Asproni, at the helm of the Foundation since 2016, had already communicated more than a year ago his unwillingness to renew his mandate in order to devote himself to supervening commitments. Today, therefore, Asproni ends his experience at the top of the museum in Piazza San Pancrazio, which brings together the works of the Pistoiese sculptor, one of the greatest Italian artists of the 20th century.
Asproni’s achievements include the decision to create the figure of the"visiting director" (an annual director coming from an international museum institution and in charge of exhibition programming), the promotion of the Playable Museum Award (the international call dedicated to projects capable of making museums more engaging and interactive), and the strengthening of the museum’s image with, among other things, highly participatory events aimed at all types of audiences, especially young people and educated tourism.

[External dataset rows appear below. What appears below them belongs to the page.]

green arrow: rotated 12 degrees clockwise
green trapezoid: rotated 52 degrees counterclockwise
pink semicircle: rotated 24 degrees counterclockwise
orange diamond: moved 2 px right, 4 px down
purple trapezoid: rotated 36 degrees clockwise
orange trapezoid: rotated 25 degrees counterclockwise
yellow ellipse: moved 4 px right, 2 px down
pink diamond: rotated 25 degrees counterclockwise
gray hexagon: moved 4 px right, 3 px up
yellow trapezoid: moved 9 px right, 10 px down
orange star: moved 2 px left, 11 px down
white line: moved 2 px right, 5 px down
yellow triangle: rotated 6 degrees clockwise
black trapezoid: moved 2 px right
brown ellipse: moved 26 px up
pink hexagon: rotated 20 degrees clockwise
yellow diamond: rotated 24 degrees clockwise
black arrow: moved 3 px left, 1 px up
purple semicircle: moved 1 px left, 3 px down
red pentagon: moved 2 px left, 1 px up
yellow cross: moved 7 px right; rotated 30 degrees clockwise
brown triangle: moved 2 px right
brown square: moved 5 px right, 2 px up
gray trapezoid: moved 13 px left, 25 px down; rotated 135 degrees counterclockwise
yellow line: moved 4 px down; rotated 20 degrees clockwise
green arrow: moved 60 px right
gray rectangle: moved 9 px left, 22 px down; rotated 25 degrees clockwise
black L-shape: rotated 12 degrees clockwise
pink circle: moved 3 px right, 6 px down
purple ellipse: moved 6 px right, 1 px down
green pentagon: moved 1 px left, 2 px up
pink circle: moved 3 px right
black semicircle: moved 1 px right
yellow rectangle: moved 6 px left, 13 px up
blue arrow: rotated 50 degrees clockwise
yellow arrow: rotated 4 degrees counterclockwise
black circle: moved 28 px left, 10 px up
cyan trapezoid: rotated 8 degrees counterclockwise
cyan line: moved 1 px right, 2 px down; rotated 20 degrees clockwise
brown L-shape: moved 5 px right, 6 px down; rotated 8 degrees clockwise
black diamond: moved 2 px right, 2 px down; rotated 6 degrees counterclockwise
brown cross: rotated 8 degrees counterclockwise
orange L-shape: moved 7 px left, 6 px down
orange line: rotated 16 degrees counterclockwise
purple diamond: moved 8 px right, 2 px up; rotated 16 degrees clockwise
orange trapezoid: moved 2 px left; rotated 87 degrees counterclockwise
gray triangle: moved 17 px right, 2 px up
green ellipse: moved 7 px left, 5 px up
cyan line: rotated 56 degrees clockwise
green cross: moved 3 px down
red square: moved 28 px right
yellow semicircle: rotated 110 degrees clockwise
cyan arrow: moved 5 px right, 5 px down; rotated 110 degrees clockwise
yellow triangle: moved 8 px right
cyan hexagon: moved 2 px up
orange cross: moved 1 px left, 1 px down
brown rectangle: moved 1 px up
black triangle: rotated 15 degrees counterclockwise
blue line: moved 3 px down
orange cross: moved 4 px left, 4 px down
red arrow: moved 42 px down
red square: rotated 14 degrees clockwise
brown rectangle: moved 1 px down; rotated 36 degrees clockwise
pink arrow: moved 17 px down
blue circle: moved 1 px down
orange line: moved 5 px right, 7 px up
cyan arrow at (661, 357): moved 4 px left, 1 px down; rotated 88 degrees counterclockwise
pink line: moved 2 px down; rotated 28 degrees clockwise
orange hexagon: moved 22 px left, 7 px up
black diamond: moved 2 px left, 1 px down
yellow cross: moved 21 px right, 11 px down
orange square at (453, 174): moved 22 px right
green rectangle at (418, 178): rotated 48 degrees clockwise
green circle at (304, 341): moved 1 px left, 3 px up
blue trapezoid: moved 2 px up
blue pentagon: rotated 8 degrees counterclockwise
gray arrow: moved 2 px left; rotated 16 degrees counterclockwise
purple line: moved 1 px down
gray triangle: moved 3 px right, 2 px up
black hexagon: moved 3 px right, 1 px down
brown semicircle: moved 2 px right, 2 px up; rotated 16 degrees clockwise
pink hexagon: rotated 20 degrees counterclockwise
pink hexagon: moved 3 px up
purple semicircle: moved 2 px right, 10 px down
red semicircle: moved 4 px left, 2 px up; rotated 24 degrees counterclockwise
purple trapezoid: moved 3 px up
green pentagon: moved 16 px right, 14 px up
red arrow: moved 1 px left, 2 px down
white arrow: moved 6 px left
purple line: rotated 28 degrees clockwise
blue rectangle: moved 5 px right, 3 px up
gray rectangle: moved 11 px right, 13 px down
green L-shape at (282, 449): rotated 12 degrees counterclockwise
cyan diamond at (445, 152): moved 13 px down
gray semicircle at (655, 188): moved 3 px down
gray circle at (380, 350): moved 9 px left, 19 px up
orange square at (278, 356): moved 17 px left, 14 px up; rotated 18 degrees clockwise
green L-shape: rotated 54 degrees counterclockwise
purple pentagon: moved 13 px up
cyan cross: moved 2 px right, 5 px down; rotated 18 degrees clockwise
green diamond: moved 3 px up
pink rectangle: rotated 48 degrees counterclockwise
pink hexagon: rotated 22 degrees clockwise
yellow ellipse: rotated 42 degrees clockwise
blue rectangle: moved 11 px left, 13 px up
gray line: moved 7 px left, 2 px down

“With the work of Kinder Art - Apprentice Artists, the new wing dedicated to the educational sector,” comments Asproni, “we have laid the foundation for the most challenging project of the Marini Museum. I think this is a suitable opportunity to conclude my civil service (for free, ed.) as president of the Marini San Pancrazio Foundation. In more than 6 years, including 2 and a half years of compulsory closure, we have relaunched with the 3 prestigious visiting directors the knowledge of the Museum in Italy and abroad, with the organization of as many as 18 exhibitions and 123 conferences, with more than 60 thousand visitors and the major renovation and air conditioning works to improve the usability of the spaces, with a closing of the mandate budget with an important positive surplus and the total zeroing of the debt. I believe that I have expended all my energies and skills to transform the Museum into a dynamic and authoritative space, and I believe that today the image of its extraordinary contemporary originality has emerged revitalized and strengthened. We are therefore at an important turning point, and the Museum will need to get the funding it deserves to best pursue its mission.”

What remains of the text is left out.